まさかなんとなく見たドラマがあんなにおもしろいとは。
いつもより遅くまで起きてしまったので、起きるのに時間がかかってしまった。

「ま、間に合うかな・・・?」

走れば余裕で着く予定なのだが、私は時間に余裕を持ちたいタイプなので急いでしまう。
はぁはぁと走っていくと校門が見えてくる。
朝の校門前には風紀委員の善逸くんと冨岡先生がいる。
私は走るのをやめて、彼に近づいていく。

「おはよう、善逸くん」
「あ!おはよう名前ちゃん!今日はいつもより遅いね?」
「ちょっと夜更かししちゃって・・・」

軽く彼と話をする。ほぼ毎日委員会やっていてえらいなぁと思う。
今日も一緒に帰れるのか聞こうとしたら横から話かけられた。

「おい苗字。そのスカートの丈は校則違反じゃないか?」
「あっ!まずい!じゃあね!善逸くん!」
「おい、待て」

私は冨岡先生につかまりたくないので急いでそこを後にする。
彼のほうを見ると手を振ってくれたので私も振り返す。
そんな些細なやり取りが、少し心地よかった。

「おはよう、みんな」
「おはよー名前。あんたの彼氏毎日大変そうねぇ」
「風紀委員大変そうだよね。というより冨岡先生についていけてるのがすごいよ」

教室の窓から校門のほうを見る。
善逸くん、女の子に毬投げられてる。痛そうだなぁ
先生もなんで善逸くん叩いているんだろ?そういえば地毛についてしつこいって言ってたな。
彼を見ていると飽きない。
思わずふふっと笑ってしまう。

「あんた本当に彼氏のこと好きだねぇ」
「え!?なんで!?」
「むしろ気づいていないの・・・?鈍感過ぎじゃない?」

そんなにわかりやすい態度をしていたのだろうか。
そう思うと少し恥ずかしくなる。
私は話題を変えようと話を振る

「そ、そういえばそっちこそ彼氏とはどうなの?」
「あー、あいつ浮気ばかりするから別れた」
「え!?そうだったんだ・・・」
「名前が気にすることはないよ。
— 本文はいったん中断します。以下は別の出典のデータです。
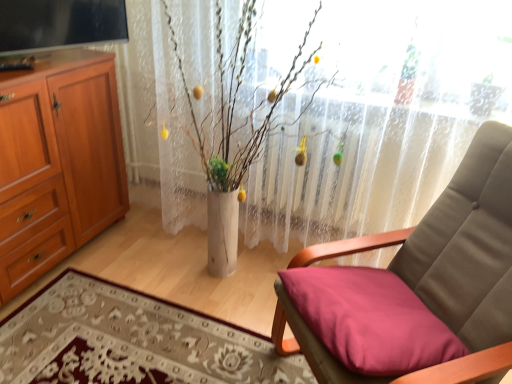 Question: Can you confirm if matte pink cushion at lower right is thinner than smooth fabric cushion at lower right?

Choices:
 (A) no
 (B) yes

Answer: (B)

Question: From a real-world perspective, is matte pink cushion at lower right under smooth fabric cushion at lower right?

Choices:
 (A) yes
 (B) no

Answer: (B)

Question: Considering the relative sizes of matte pink cushion at lower right and smooth fabric cushion at lower right in the image provided, is matte pink cushion at lower right bigger than smooth fabric cushion at lower right?

Choices:
 (A) yes
 (B) no

Answer: (A)

Question: Is matte pink cushion at lower right shorter than smooth fabric cushion at lower right?

Choices:
 (A) yes
 (B) no

Answer: (B)

Question: From the image's perspective, is matte pink cushion at lower right on top of smooth fabric cushion at lower right?

Choices:
 (A) no
 (B) yes

Answer: (B)

Question: Considering the relative sizes of matte pink cushion at lower right and smooth fabric cushion at lower right in the image provided, is matte pink cushion at lower right wider than smooth fabric cushion at lower right?

Choices:
 (A) no
 (B) yes

Answer: (A)

Question: Can you confirm if white sheer curtain at center is smaller than smooth fabric cushion at lower right?

Choices:
 (A) no
 (B) yes

Answer: (A)

Question: Is white sheer curtain at center thinner than smooth fabric cushion at lower right?

Choices:
 (A) no
 (B) yes

Answer: (B)

Question: Considering the relative positions of white sheer curtain at center and smooth fabric cushion at lower right in the image provided, is white sheer curtain at center to the right of smooth fabric cushion at lower right from the viewer's perspective?

Choices:
 (A) yes
 (B) no

Answer: (A)

Question: From a real-world perspective, is white sheer curtain at center below smooth fabric cushion at lower right?

Choices:
 (A) no
 (B) yes

Answer: (A)

Question: Is white sheer curtain at center not near smooth fabric cushion at lower right?

Choices:
 (A) no
 (B) yes

Answer: (A)

Question: Is white sheer curtain at center bigger than smooth fabric cushion at lower right?

Choices:
 (A) yes
 (B) no

Answer: (A)

Question: From a real-world perspective, is white sheer curtain at center positioned over wooden cabinet at left based on gravity?

Choices:
 (A) no
 (B) yes

Answer: (B) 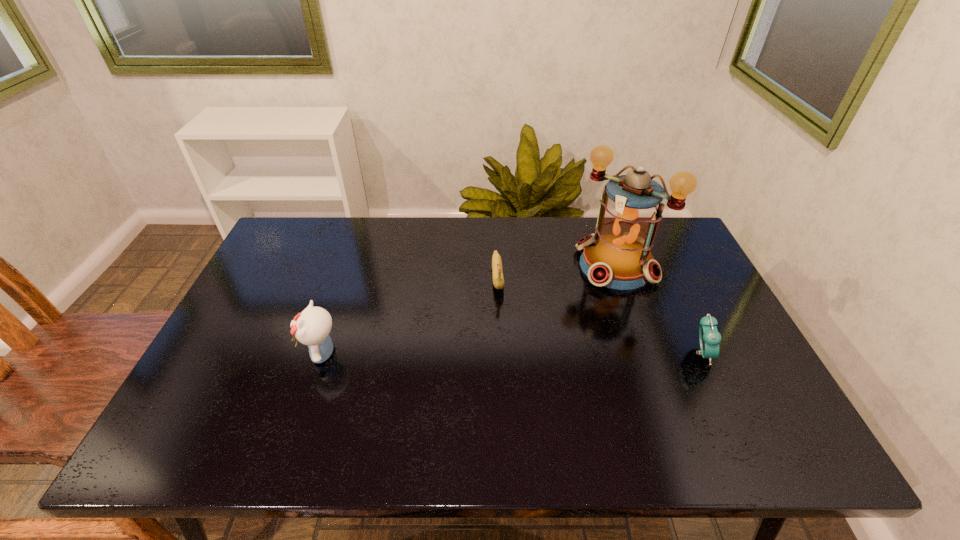 This screenshot has height=540, width=960. In order to click on free spot between the alarm clock and the banana in this screenshot , I will do `click(600, 314)`.

Image resolution: width=960 pixels, height=540 pixels. What are the coordinates of `unoccupied area between the alarm clock and the lantern` in the screenshot? It's located at (659, 309).

This screenshot has width=960, height=540. I want to click on vacant area that lies between the lantern and the alarm clock, so click(x=659, y=309).

Image resolution: width=960 pixels, height=540 pixels. In order to click on vacant space in between the banana and the alarm clock in this screenshot , I will do `click(600, 314)`.

Identify the location of free space between the lantern and the alarm clock. Image resolution: width=960 pixels, height=540 pixels. (659, 309).

I want to click on object that ranks as the second closest to the banana, so click(312, 327).

Identify which object is located as the third nearest to the banana. Please provide its 2D coordinates. Your answer should be formatted as a tuple, i.e. [(x, y)], where the tuple contains the x and y coordinates of a point satisfying the conditions above.

[(710, 338)]

Where is `vacant space that satisfies the following two spatial constraints: 1. on the back side of the banana; 2. on the left side of the lantern`? vacant space that satisfies the following two spatial constraints: 1. on the back side of the banana; 2. on the left side of the lantern is located at coordinates (497, 266).

I want to click on vacant region that satisfies the following two spatial constraints: 1. on the back side of the tallest object; 2. on the right side of the third object from right to left, so click(497, 266). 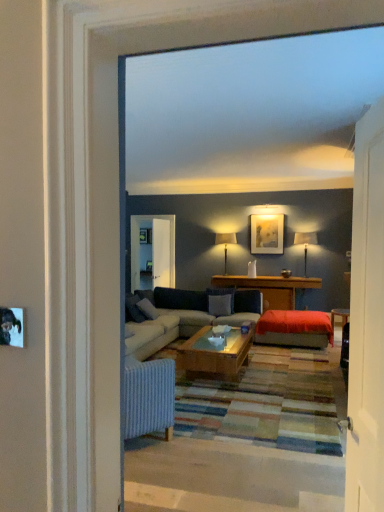 Question: Can you confirm if white wooden door at right is positioned to the left of clear glass screen door at center?

Choices:
 (A) yes
 (B) no

Answer: (B)

Question: From the image's perspective, is white wooden door at right on top of clear glass screen door at center?

Choices:
 (A) no
 (B) yes

Answer: (A)

Question: From a real-world perspective, is white wooden door at right physically below clear glass screen door at center?

Choices:
 (A) no
 (B) yes

Answer: (B)

Question: Is the position of white wooden door at right more distant than that of clear glass screen door at center?

Choices:
 (A) no
 (B) yes

Answer: (A)

Question: Considering the relative sizes of white wooden door at right and clear glass screen door at center in the image provided, is white wooden door at right bigger than clear glass screen door at center?

Choices:
 (A) no
 (B) yes

Answer: (A)

Question: Are white wooden door at right and clear glass screen door at center making contact?

Choices:
 (A) no
 (B) yes

Answer: (A)

Question: Is clear glass screen door at center facing towards wooden table at center?

Choices:
 (A) yes
 (B) no

Answer: (B)

Question: Can you confirm if clear glass screen door at center is positioned to the left of wooden table at center?

Choices:
 (A) no
 (B) yes

Answer: (B)

Question: From a real-world perspective, is clear glass screen door at center located higher than wooden table at center?

Choices:
 (A) yes
 (B) no

Answer: (A)

Question: Does clear glass screen door at center have a lesser height compared to wooden table at center?

Choices:
 (A) no
 (B) yes

Answer: (A)

Question: Does clear glass screen door at center have a greater width compared to wooden table at center?

Choices:
 (A) no
 (B) yes

Answer: (A)

Question: Considering the relative sizes of clear glass screen door at center and wooden table at center in the image provided, is clear glass screen door at center bigger than wooden table at center?

Choices:
 (A) no
 (B) yes

Answer: (A)

Question: Is matte gold picture frame at upper center beside wooden table at center?

Choices:
 (A) no
 (B) yes

Answer: (A) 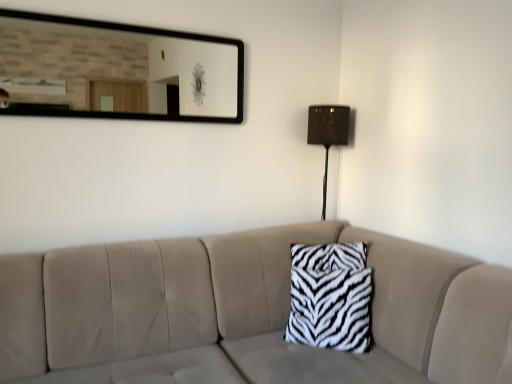 Question: Can you confirm if white zebra-patterned pillow at center is positioned to the left of zebra-patterned fabric pillow at center?

Choices:
 (A) no
 (B) yes

Answer: (A)

Question: From the image's perspective, does white zebra-patterned pillow at center appear lower than zebra-patterned fabric pillow at center?

Choices:
 (A) yes
 (B) no

Answer: (A)

Question: Does white zebra-patterned pillow at center come behind zebra-patterned fabric pillow at center?

Choices:
 (A) yes
 (B) no

Answer: (B)

Question: From the image's perspective, is white zebra-patterned pillow at center on top of zebra-patterned fabric pillow at center?

Choices:
 (A) yes
 (B) no

Answer: (B)

Question: Does white zebra-patterned pillow at center turn towards zebra-patterned fabric pillow at center?

Choices:
 (A) no
 (B) yes

Answer: (B)

Question: Choose the correct answer: Is matte brown table lamp at right inside black-framed mirror at upper center or outside it?

Choices:
 (A) outside
 (B) inside

Answer: (A)

Question: From the image's perspective, relative to black-framed mirror at upper center, is matte brown table lamp at right above or below?

Choices:
 (A) below
 (B) above

Answer: (A)

Question: Considering the positions of matte brown table lamp at right and black-framed mirror at upper center in the image, is matte brown table lamp at right taller or shorter than black-framed mirror at upper center?

Choices:
 (A) tall
 (B) short

Answer: (A)

Question: Is matte brown table lamp at right to the left or to the right of black-framed mirror at upper center in the image?

Choices:
 (A) left
 (B) right

Answer: (B)

Question: Considering the positions of matte brown table lamp at right and white zebra-patterned pillow at center in the image, is matte brown table lamp at right taller or shorter than white zebra-patterned pillow at center?

Choices:
 (A) short
 (B) tall

Answer: (A)

Question: From a real-world perspective, is matte brown table lamp at right physically located above or below white zebra-patterned pillow at center?

Choices:
 (A) above
 (B) below

Answer: (A)

Question: Is point (344, 119) closer or farther from the camera than point (67, 294)?

Choices:
 (A) closer
 (B) farther

Answer: (B)

Question: From the image's perspective, is matte brown table lamp at right above or below white zebra-patterned pillow at center?

Choices:
 (A) below
 (B) above

Answer: (B)

Question: In terms of height, does white zebra-patterned pillow at center look taller or shorter compared to zebra-patterned fabric pillow at center?

Choices:
 (A) tall
 (B) short

Answer: (A)

Question: Visually, is white zebra-patterned pillow at center positioned to the left or to the right of zebra-patterned fabric pillow at center?

Choices:
 (A) right
 (B) left

Answer: (A) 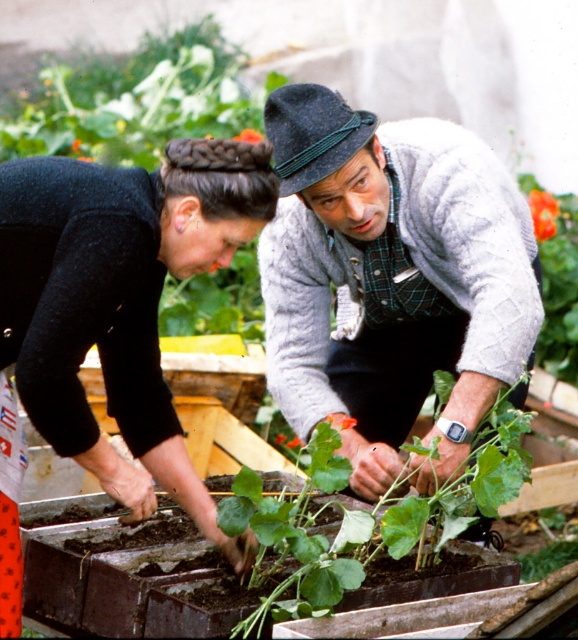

あいつが悪いんだから」

少し気まずい雰囲気にしてしまった。
でも友達は本当に気にしていないようだ。

「次、いい人見つかるといいね!」
「当り前よ。もっといい男探すんだから」
「本当に見つけてきそう」

あははと私たちは笑い合う。
しかしふと友達が話し出す。

「そういえば名前の彼氏も女の子好きじゃなかった?」
「あー、うん、そうだねぇ」
「気をつけたほうがいいんじゃない?ほら、校門見てみなよ」

私は言われたまま窓から校門を見る。
彼の腕にまとわりついて胸を当てている女の人がいた。
結構制服を着崩しているから、見逃してもらうためにくっついているのだろう。
善逸くんも顔真っ赤にして、なんか気持ち悪い顔してる。

「あんたの彼氏、女の子好きで有名じゃん?だからああやって色仕掛けして見逃してもらおうとしてるのが多いらしいよ」
「・・・そうなんだね」
「ま、まぁ付き合ってるのは名前だし、あんまり気にするな!」
「・・・うん。でも女の子好きなのは知ってたし、それくらいしょうがないよね」

それを狙って付き合ってる自分がいるしね。
彼のことをとやかく言うつもりはないけど、ちょっとモヤモヤする。

「あんまり辛いようなら、別れるっていうのも選択肢にいれときな」
「考えとく」

期限はないけど、必ず別れは来るものだ。わかってる。


いつも別れを見つめて
本当の恋人になりたいって言ったら困るかな?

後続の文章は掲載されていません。